Play with a [hosted demo](https://treebeardtech.github.io/whaler/)

## Limitations

1. Platform: whaler uses `du` to gather disk usage data. It must be present in your docker image
2. Scale: I have tested the web UI with up to 500,000 file system nodes with `du` output of up to ~100MB.

## Alternatives/Complements to this tool:

1. Whaler can tell you what is taking up space in the final layer of your Docker image, but you may have intermediate layers which are contributing to the image size.
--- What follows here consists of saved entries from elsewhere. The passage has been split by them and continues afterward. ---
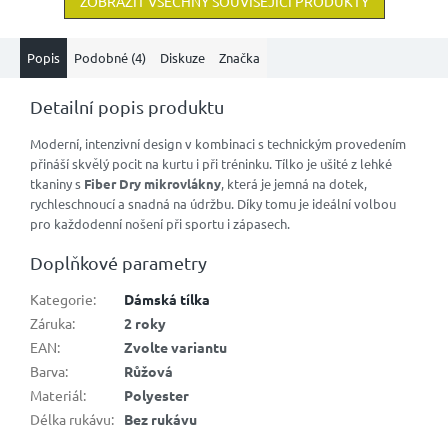
ZOBRAZIT VŠECHNY SOUVISEJÍCÍ PRODUKTY
Popis
Podobné (4)
Diskuze
Značka
Detailní popis produktu
Moderní, intenzivní design v kombinaci s technickým provedením
přináší skvělý pocit na kurtu i při tréninku. Tílko je ušité z lehké
tkaniny s
Fiber Dry mikrovlákny
, která je jemná na dotek,
rychleschnoucí a snadná na údržbu. Díky tomu je ideální volbou
pro každodenní nošení při sportu i zápasech.
Doplňkové parametry
Kategorie
:
Dámská tílka
Záruka
:
2 roky
EAN
:
Zvolte variantu
Barva
:
Růžová
Materiál
:
Polyester
Délka rukávu
:
Bez rukávu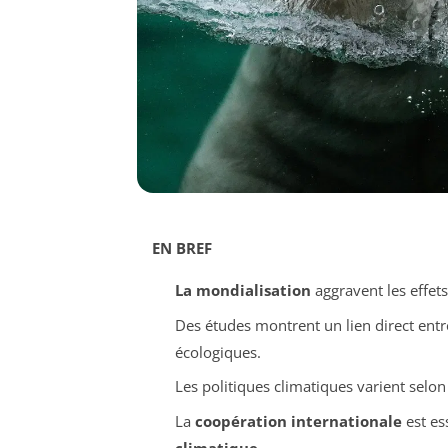
EN BREF
La mondialisation
aggravent les effet
Des études montrent un lien direct ent
écologiques.
Les politiques climatiques varient selon
La
coopération internationale
est es
climatique
.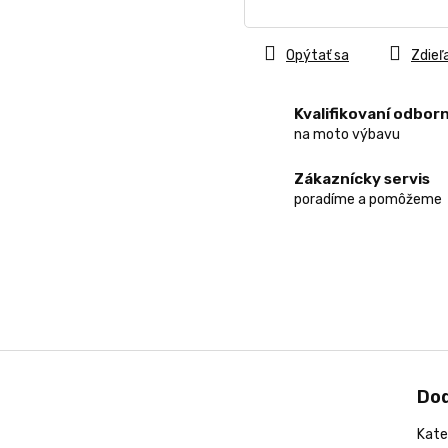
Jednotková
cena:
Opýtať sa
Zdieľ
Kvalifikovaní odborn
na moto výbavu
Zákaznícky servis
poradíme a pomôžeme
Do
Kate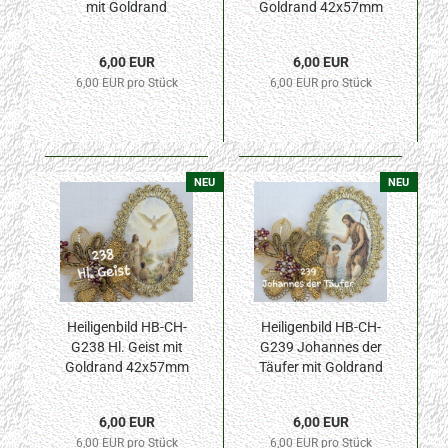
mit Goldrand
Goldrand 42x57mm
42x57mm
6,00 EUR
6,00 EUR
6,00 EUR pro Stück
6,00 EUR pro Stück
NEU
NEU
Heiligenbild HB-CH-
Heiligenbild HB-CH-
G238 Hl. Geist mit
G239 Johannes der
Goldrand 42x57mm
Täufer mit Goldrand
42x57mm
6,00 EUR
6,00 EUR
6,00 EUR pro Stück
6,00 EUR pro Stück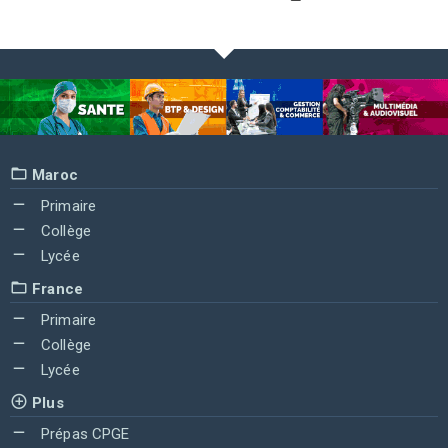
Maroc
Primaire
Collège
Lycée
France
Primaire
Collège
Lycée
Plus
Prépas CPGE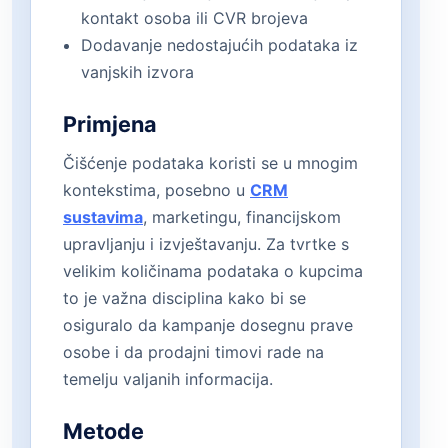
kontakt osoba ili CVR brojeva
Dodavanje nedostajućih podataka iz
vanjskih izvora
Primjena
Čišćenje podataka koristi se u mnogim
kontekstima, posebno u
CRM
sustavima
, marketingu, financijskom
upravljanju i izvještavanju. Za tvrtke s
velikim količinama podataka o kupcima
to je važna disciplina kako bi se
osiguralo da kampanje dosegnu prave
osobe i da prodajni timovi rade na
temelju valjanih informacija.
Metode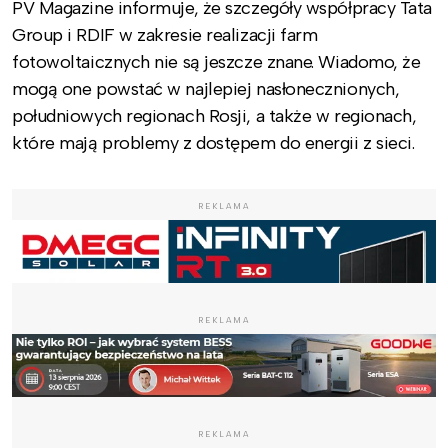
PV Magazine informuje, że szczegóły współpracy Tata
Group i RDIF w zakresie realizacji farm
fotowoltaicznych nie są jeszcze znane. Wiadomo, że
mogą one powstać w najlepiej nasłonecznionych,
południowych regionach Rosji, a także w regionach,
które mają problemy z dostępem do energii z sieci.
REKLAMA
REKLAMA
REKLAMA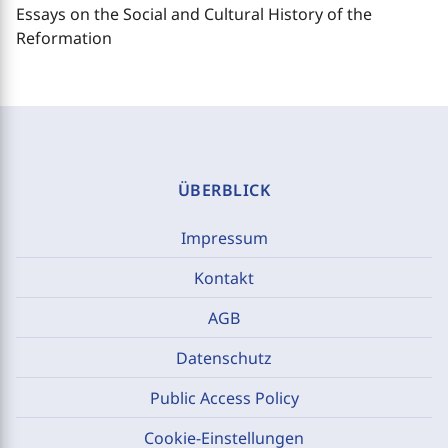
Essays on the Social and Cultural History of the
Reformation
ÜBERBLICK
Impressum
Kontakt
AGB
Datenschutz
Public Access Policy
Cookie-Einstellungen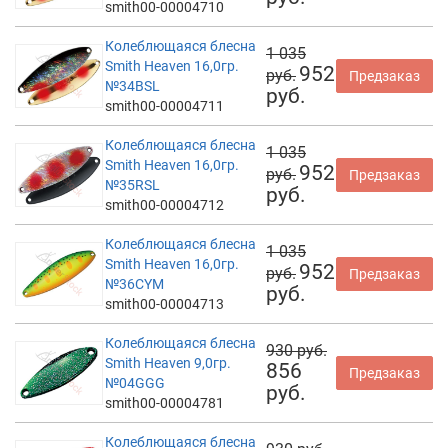
smith00-00004710
Колеблющаяся блесна
1 035
Smith Heaven 16,0гр.
952
руб.
Предзаказ
№34BSL
руб.
smith00-00004711
Колеблющаяся блесна
1 035
Smith Heaven 16,0гр.
952
руб.
Предзаказ
№35RSL
руб.
smith00-00004712
Колеблющаяся блесна
1 035
Smith Heaven 16,0гр.
952
руб.
Предзаказ
№36CYM
руб.
smith00-00004713
Колеблющаяся блесна
930 руб.
Smith Heaven 9,0гр.
856
Предзаказ
№04GGG
руб.
smith00-00004781
Колеблющаяся блесна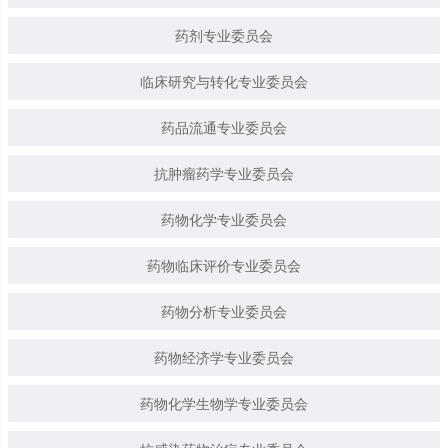
药剂专业委员会
临床研究与转化专业委员会
药品流通专业委员会
抗肿瘤药学专业委员会
药物化学专业委员会
药物临床评价专业委员会
药物分析专业委员会
药物经济学专业委员会
药物化学生物学专业委员会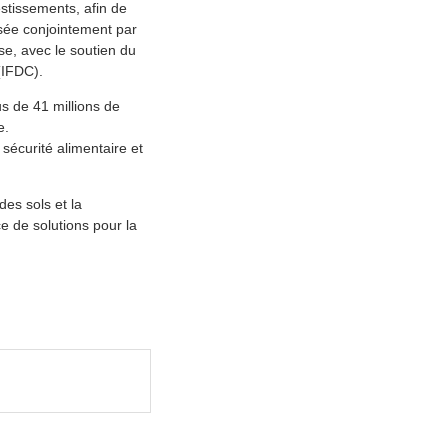
stissements, afin de
isée conjointement par
e, avec le soutien du
(IFDC).
us de 41 millions de
e.
 sécurité alimentaire et
des sols et la
ce de solutions pour la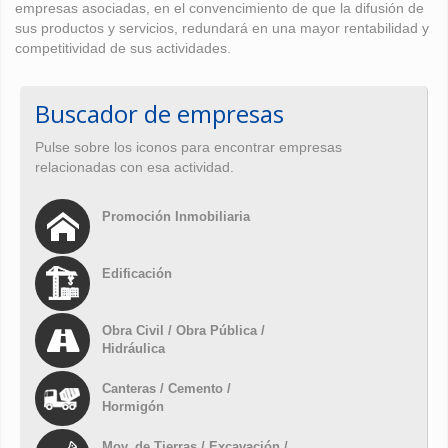
empresas asociadas, en el convencimiento de que la difusión de
sus productos y servicios, redundará en una mayor rentabilidad y
competitividad de sus actividades.
Buscador de empresas
Pulse sobre los iconos para encontrar empresas
relacionadas con esa actividad.
Promoción Inmobiliaria
Edificación
Obra Civil / Obra Pública /
Hidráulica
Canteras / Cemento /
Hormigón
Mov. de Tierras / Excavación /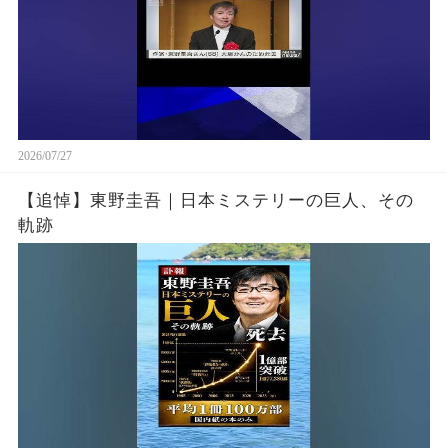
2026/07/27
【追悼】東野圭吾｜日本ミステリーの巨人、その
軌跡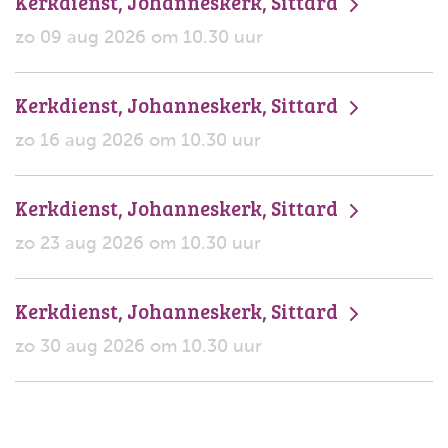
Kerkdienst, Johanneskerk, Sittard
zo 09 aug 2026 om 10.30 uur
Kerkdienst, Johanneskerk, Sittard
zo 16 aug 2026 om 10.30 uur
Kerkdienst, Johanneskerk, Sittard
zo 23 aug 2026 om 10.30 uur
Kerkdienst, Johanneskerk, Sittard
zo 30 aug 2026 om 10.30 uur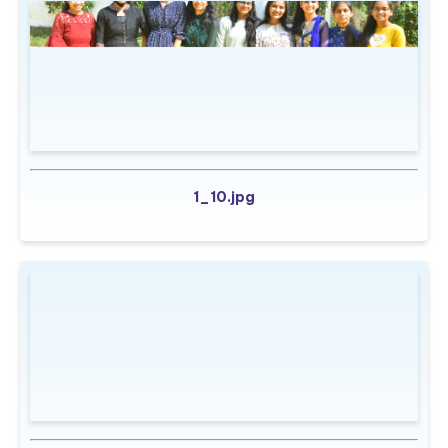
1_10.jpg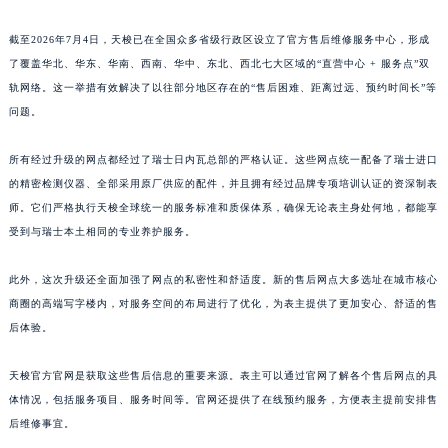
点。
山东省泰安市泰山区财源街道泰山大街天梭售后服务中心（需提前预约）
山东省威海市环翠区新威海路89号振华商厦一楼名表维修天梭售后服务中心（需提前预约）
截至2026年7月4日，天梭已在全国众多省级行政区设立了官方售后维修服务中心，形成
山东省潍坊市奎文区东风东街天梭售后服务中心（需提前预约）
了覆盖华北、华东、华南、西南、华中、东北、西北七大区域的“直营中心 + 服务点”双
山东省枣庄市滕州市北辛路与善国路交叉口天梭售后服务中心（需提前预约）
轨网络。这一举措有效解决了以往部分地区存在的“售后困难、距离过远、预约时间长”等
问题。
山东省淄博市张店区金晶大道天梭售后服务中心（需提前预约）
上海市黄浦区南京东路299号宏伊国际广场写字楼8层806室天梭售后服务中心（需提前预约）
所有经过升级的网点都经过了瑞士日内瓦总部的严格认证。这些网点统一配备了瑞士进口
上海市徐汇区虹桥路3号港汇中心2座37层3705室天梭售后服务中心（需提前预约）
的精密检测仪器、全部采用原厂供应的配件，并且拥有经过品牌专项培训认证的资深制表
浙江省杭州市上城区钱江路1366号华润大厦A座5层503-5室天梭售后服务中心（需提前预约）
师。它们严格执行天梭全球统一的服务标准和质保体系，确保无论表主身处何地，都能享
浙江省湖州市吴兴区劳动路天梭售后服务中心（需提前预约）
受到与瑞士本土相同的专业养护服务。
浙江省嘉兴市南湖区广益路705号嘉兴世界贸易中心A座13层1304室天梭售后服务中心（需提前预约）
此外，这次升级还全面加强了网点的私密性和舒适度。新的售后网点大多选址在城市核心
浙江省金华市金东区东市南街777号金华万达广场4号楼22楼2209室天梭售后服务中心（需提前预约）
商圈的高端写字楼内，对服务空间的布局进行了优化，为表主提供了更加安心、舒适的售
浙江省丽水市莲都区解放街天梭售后服务中心（需提前预约）
后体验。
浙江省宁波市江北区大闸南路500号来福士广场办公楼20层2009室天梭售后服务中心（需提前预约）
浙江省衢州市柯城区上街天梭售后服务中心（需提前预约）
天梭官方官网是获取这些售后信息的重要来源。表主可以通过官网了解各个售后网点的具
浙江省绍兴市越城区胜利东路379号世茂天际中心写字楼8层805室天梭售后服务中心（需提前预约）
体情况，包括服务项目、服务时间等。官网还提供了在线预约服务，方便表主提前安排售
浙江省舟山市定海区解放东路天梭售后服务中心（需提前预约）
后维修事宜。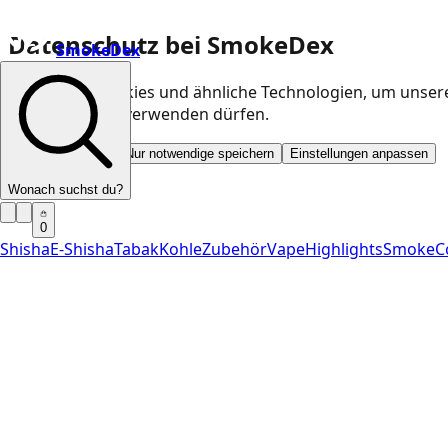
Datenschutz bei SmokeDex
SmokeDex
Wir nutzen Cookies und ähnliche Technologien, um unser
Kategorien wir verwenden dürfen.
Alle akzeptieren
Nur notwendige speichern
Einstellungen anpassen
Wonach suchst du?
0
Shisha
E-Shisha
Tabak
Kohle
Zubehör
Vape
Highlights
SmokeC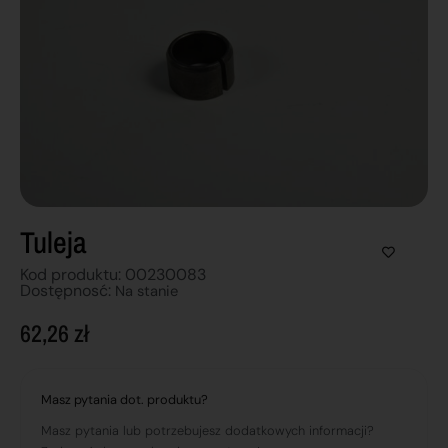
Tuleja
Kod produktu: 00230083
Dostępnosć:
Na stanie
62,26
zł
Masz pytania dot. produktu?
Masz pytania lub potrzebujesz dodatkowych informacji?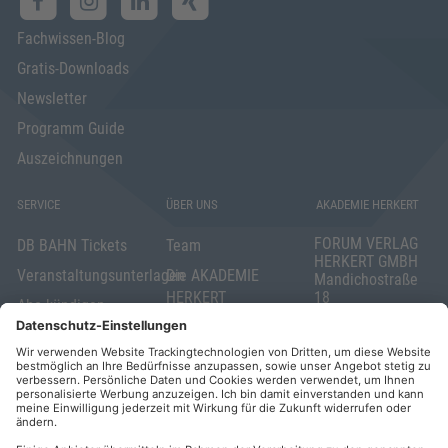
Fachwissen-Blog
Gratis-Downloads
Newsletter
Programm Guide
Auszeichnungen
SERVICE
ÜBER UNS
AKADEMIE HERKERT
FORUM VERLAG
DB BAHN Tickets
Team
HERKERT GMBH
Veranstaltungsunterlagen
Die AKADEMIE
Mandichostraße
HERKERT
18
Abo kündigen
86504 Merching
FORUM VERLAG
Widerrufsrecht
Telefon: +49
HERKERT
für Verbraucher
(0)8233 381-123
Kontakt
Telefax: +49
Elektronischer
(0)8233 381-222
Geschäftsverkehr
E-Mail:
service(at)akademie
Barrierefreiheit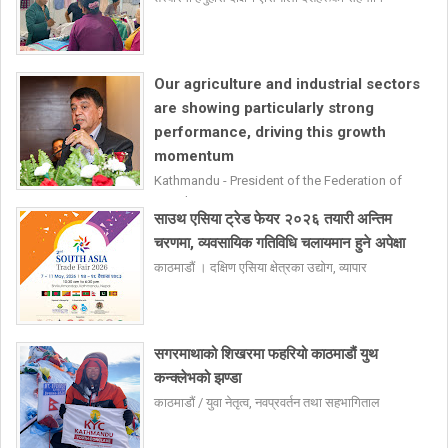
Our agriculture and industrial sectors
are showing particularly strong
performance, driving this growth
momentum
Kathmandu - President of the Federation of
Nepale
साउथ एसिया ट्रेड फेयर २०२६ तयारी अन्तिम
चरणमा, व्यवसायिक गतिविधि चलायमान हुने अपेक्षा
काठमाडौं । दक्षिण एसिया क्षेत्रका उद्योग, व्यापार
सगरमाथाको शिखरमा फहरियो काठमाडौं युथ
कन्क्लेभको झण्डा
काठमाडौं / युवा नेतृत्व, नवप्रवर्तन तथा सहभागिताल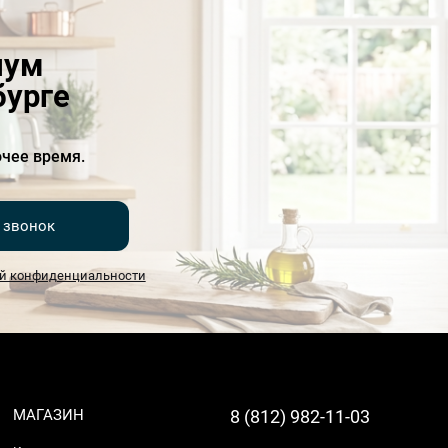
иум
бурге
чее время.
 звонок
й конфиденциальности
МАГАЗИН
8 (812) 982-11-03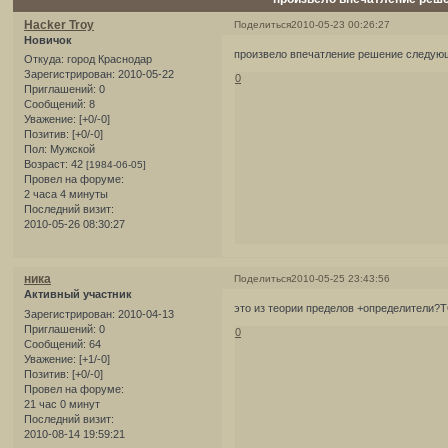
Hacker Troy
Поделиться
2010-05-23 00:26:27
Новичок
произвело впечатление решение следую
Откуда:
город Краснодар
Зарегистрирован
: 2010-05-22
0
Приглашений:
0
Сообщений:
8
Уважение:
[+0/-0]
Позитив:
[+0/-0]
Пол:
Мужской
Возраст:
42
[1984-06-05]
Провел на форуме:
2 часа 4 минуты
Последний визит:
2010-05-26 08:30:27
ника
Поделиться
2010-05-25 23:43:56
Активный участник
это из теории пределов +определит
Зарегистрирован
: 2010-04-13
Приглашений:
0
0
Сообщений:
64
Уважение:
[+1/-0]
Позитив:
[+0/-0]
Провел на форуме:
21 час 0 минут
Последний визит:
2010-08-14 19:59:21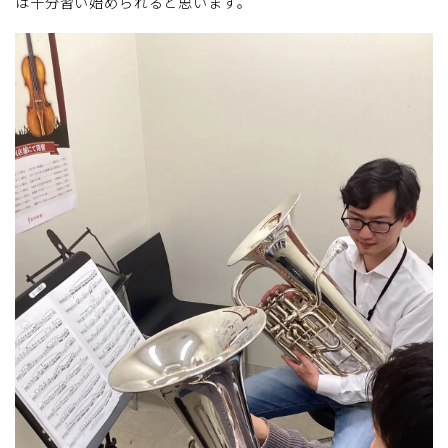
は十分習い始められると思います。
For diving through the layers, use [dive](https://github.com/wagoodman/dive)
* **Related**: read up on [multi-stage builds](https://docs.docker.com/develop/develop-images/multistage-build/) to understand how to mitigate the problem of intermediate layers bloating your image.
1. For investigating disk usage in non-docker directories, [Disk Inventory X](http://www.derlien.com/) is a great tool on OS X which I have based whaler on.
1. [GoogleContainerTools/distroless](https://github.com/GoogleContainerTools/distroless) for base images not containing standard linux distro contents

## See also
1. [a good blog post on making small python images](https://pythonspeed.com/articles/alpine-docker-python/)

## Developing

See `.github/workflows/test.yml` for the development platform and setup.

For UI, see [whaler-ui](https://github.com/treebeardtech/whaler-ui)